Abílio usa a vice Vânia Rosa para enviar projeto que libera servidores para abrir empresas e cria “banco de horas” sem garantia de pagamento; desgaste explode no funcionalismo

· 1 minuto de leitura
Abílio usa a vice Vânia Rosa para enviar projeto que libera servidores para abrir empresas e cria “banco de horas” sem garantia de pagamento; desgaste explode no funcionalismo

A vice-prefeita Vânia Rosa (Novo), que assumiu interinamente a Prefeitura de Cuiabá enquanto Abílio Brunini (PL) passeia no exterior, foi quem assinou e encaminhou à Câmara o polêmico PLC 56/2025 — uma proposta que o próprio Abílio não teve coragem de mandar. Sedenta por alguns dias de protagonismo no cargo, Vânia assumiu o desgaste de um projeto que flexibiliza o Estatuto dos Servidores, autoriza funcionários a abrir e administrar empresas privadas, impõe banco de horas sem garantia de pagamento e cria um sistema de premiações que pode incluir dinheiro, viagens e bens.

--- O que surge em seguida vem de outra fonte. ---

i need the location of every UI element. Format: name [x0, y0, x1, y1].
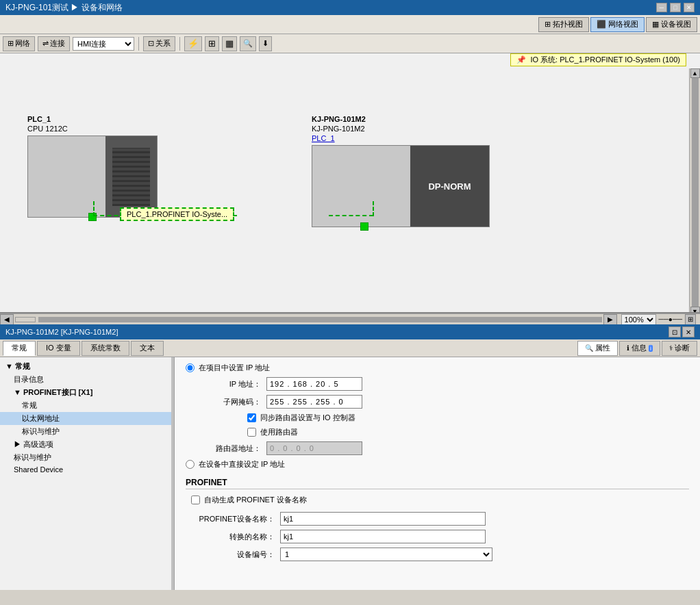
profinet-name-row: PROFINET设备名称： [186, 512, 689, 526]
profinet-system-label: PLC_1.PROFINET IO-Syste... [120, 207, 234, 221]
connection-type-select[interactable]: HMI连接 [73, 37, 134, 51]
radio-project-row: 在项目中设置 IP 地址 [186, 363, 689, 373]
panel-controls: ⊡ ✕ [668, 326, 695, 337]
dp-norm-box: DP-NORM [410, 146, 489, 227]
sidebar-item-shared[interactable]: Shared Device [0, 464, 174, 475]
toolbar-btn-4[interactable]: 🔍 [240, 36, 256, 51]
main-toolbar: ⊞ 网络 ⇌ 连接 HMI连接 ⊡ 关系 ⚡ ⊞ ▦ 🔍 ⬇ [0, 34, 700, 53]
close-button[interactable]: ✕ [684, 3, 695, 12]
converted-name-label: 转换的名称： [186, 532, 275, 542]
radio-device-row: 在设备中直接设定 IP 地址 [186, 459, 689, 469]
profinet-sub: KJ-PNG-101M2 [312, 125, 490, 133]
io-system-bar: 📌 IO 系统: PLC_1.PROFINET IO-System (100) [510, 53, 686, 66]
tab-diagnostics[interactable]: ⚕ 诊断 [662, 341, 697, 356]
zoom-slider: ──●── [659, 316, 682, 323]
sidebar-item-profinet[interactable]: ▼ PROFINET接口 [X1] [0, 386, 174, 399]
toolbar-btn-3[interactable]: ▦ [222, 36, 237, 51]
toolbar-btn-2[interactable]: ⊞ [205, 36, 219, 51]
use-router-row: 使用路由器 [247, 427, 689, 437]
tab-properties[interactable]: 🔍 属性 [577, 341, 618, 356]
sidebar-resize-handle[interactable] [171, 357, 174, 590]
toolbar-btn-5[interactable]: ⬇ [259, 36, 272, 51]
right-tabs: 🔍 属性 ℹ 信息 i ⚕ 诊断 [577, 341, 697, 356]
profinet-container: KJ-PNG-101M2 KJ-PNG-101M2 PLC_1 DP-NORM [312, 115, 490, 227]
panel-btn-2[interactable]: ✕ [682, 326, 695, 337]
device-number-row: 设备编号： 1 2 3 [186, 548, 689, 561]
info-badge: i [649, 345, 653, 352]
converted-name-row: 转换的名称： [186, 530, 689, 543]
cpu-slot [105, 136, 157, 217]
device-number-select[interactable]: 1 2 3 [280, 548, 492, 561]
device-number-label: 设备编号： [186, 550, 275, 560]
pin-icon: 📌 [516, 55, 526, 64]
topology-view-button[interactable]: ⊞ 拓扑视图 [538, 17, 589, 32]
dp-norm-label: DP-NORM [428, 181, 471, 192]
minimize-button[interactable]: ─ [656, 3, 667, 12]
device-view-button[interactable]: ▦ 设备视图 [646, 17, 697, 32]
profinet-section-title: PROFINET [186, 478, 689, 489]
left-tabs: 常规 IO 变量 系统常数 文本 [3, 341, 164, 356]
radio-device[interactable] [186, 460, 195, 469]
props-tabs-row: 常规 IO 变量 系统常数 文本 🔍 属性 ℹ 信息 i ⚕ [0, 339, 700, 357]
relation-button[interactable]: ⊡ 关系 [143, 36, 175, 51]
radio-project[interactable] [186, 363, 195, 372]
scroll-up-button[interactable]: ▲ [690, 68, 700, 78]
title-bar: KJ-PNG-101测试 ▶ 设备和网络 ─ □ ✕ [0, 0, 700, 15]
ip-address-input[interactable] [266, 377, 362, 391]
router-label: 路由器地址： [199, 443, 261, 454]
prop-sidebar: ▼ 常规 目录信息 ▼ PROFINET接口 [X1] 常规 以太网地址 标识与… [0, 357, 175, 590]
topology-icon: ⊞ [545, 20, 551, 29]
tab-info[interactable]: ℹ 信息 i [619, 341, 660, 356]
ip-label: IP 地址： [199, 379, 261, 389]
use-router-checkbox[interactable] [247, 428, 256, 437]
maximize-button[interactable]: □ [670, 3, 681, 12]
info-icon: ℹ [627, 344, 629, 352]
sidebar-item-ethernet[interactable]: 以太网地址 [0, 412, 174, 425]
tab-general[interactable]: 常规 [3, 341, 36, 356]
device-bar-title: KJ-PNG-101M2 [KJ-PNG-101M2] [5, 328, 118, 336]
plc-container: PLC_1 CPU 1212C [27, 115, 158, 218]
ip-address-row: IP 地址： [199, 377, 689, 391]
converted-name-input[interactable] [280, 530, 486, 543]
subnet-mask-row: 子网掩码： [199, 395, 689, 409]
properties-icon: 🔍 [585, 344, 593, 352]
subnet-input[interactable] [266, 395, 362, 409]
device-info-bar: KJ-PNG-101M2 [KJ-PNG-101M2] ⊡ ✕ [0, 324, 700, 339]
zoom-fit-button[interactable]: ⊞ [685, 314, 696, 325]
toolbar-btn-1[interactable]: ⚡ [184, 36, 202, 51]
scroll-left-button[interactable]: ◀ [0, 314, 14, 325]
auto-generate-row: 自动生成 PROFINET 设备名称 [191, 495, 689, 505]
network-button[interactable]: ⊞ 网络 [3, 36, 35, 51]
router-address-input[interactable] [266, 441, 362, 455]
auto-generate-checkbox[interactable] [191, 495, 200, 504]
device-icon: ▦ [652, 20, 659, 29]
scroll-track[interactable] [692, 78, 699, 307]
sidebar-item-general[interactable]: ▼ 常规 [0, 360, 174, 373]
vertical-scrollbar: ▲ ▼ [689, 68, 700, 313]
sidebar-item-id-maint[interactable]: 标识与维护 [0, 425, 174, 438]
subnet-label: 子网掩码： [199, 397, 261, 407]
network-icon: ⬛ [597, 20, 606, 29]
sync-router-checkbox[interactable] [247, 413, 256, 422]
scroll-down-button[interactable]: ▼ [690, 307, 700, 313]
scroll-track-h[interactable] [38, 317, 602, 322]
sidebar-item-profinet-general[interactable]: 常规 [0, 399, 174, 412]
prop-body: ▼ 常规 目录信息 ▼ PROFINET接口 [X1] 常规 以太网地址 标识与… [0, 357, 700, 590]
sidebar-item-id-maint2[interactable]: 标识与维护 [0, 451, 174, 464]
sidebar-item-directory[interactable]: 目录信息 [0, 373, 174, 386]
network-view-button[interactable]: ⬛ 网络视图 [590, 17, 645, 32]
profinet-link[interactable]: PLC_1 [312, 134, 490, 142]
tab-io-vars[interactable]: IO 变量 [37, 341, 80, 356]
scroll-right-button[interactable]: ▶ [603, 314, 617, 325]
tab-sys-const[interactable]: 系统常数 [82, 341, 129, 356]
plc-device-box[interactable] [27, 136, 158, 218]
horizontal-scrollbar: ◀ ▶ 100% ──●── ⊞ [0, 313, 700, 324]
plc-name: PLC_1 [27, 115, 158, 123]
panel-btn-1[interactable]: ⊡ [668, 326, 681, 337]
router-addr-row: 路由器地址： [199, 441, 689, 455]
connect-button[interactable]: ⇌ 连接 [38, 36, 70, 51]
zoom-select[interactable]: 100% [621, 314, 656, 325]
profinet-name-input[interactable] [280, 512, 486, 526]
sidebar-item-advanced[interactable]: ▶ 高级选项 [0, 438, 174, 451]
tab-text[interactable]: 文本 [131, 341, 164, 356]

Para as categorias, o texto abre brechas escandalosas para conflito de interesses e precarização do trabalho.

A proposta ainda prioriza banco de horas no lugar das horas extras — todas condicionadas à “disponibilidade orçamentária”, o que significa que o servidor pode trabalhar a mais e não receber — e inaugura “concursos internos” de ideias cujo prêmio é escolhido pela própria prefeitura, gerando alerta de uso político e criação de fidelidade hierárquica. Saúde, Educação e Assistência Social já avisaram: haverá redução de pessoal nos horários críticos, dificuldade para cobrir plantões e risco de servidores dividirem tempo entre suas funções e seus novos negócios. Mesmo assim, o PLC foi enviado às pressas e deve ser votado nos próximos dias, deixando um rastro de insatisfação e desconfiança.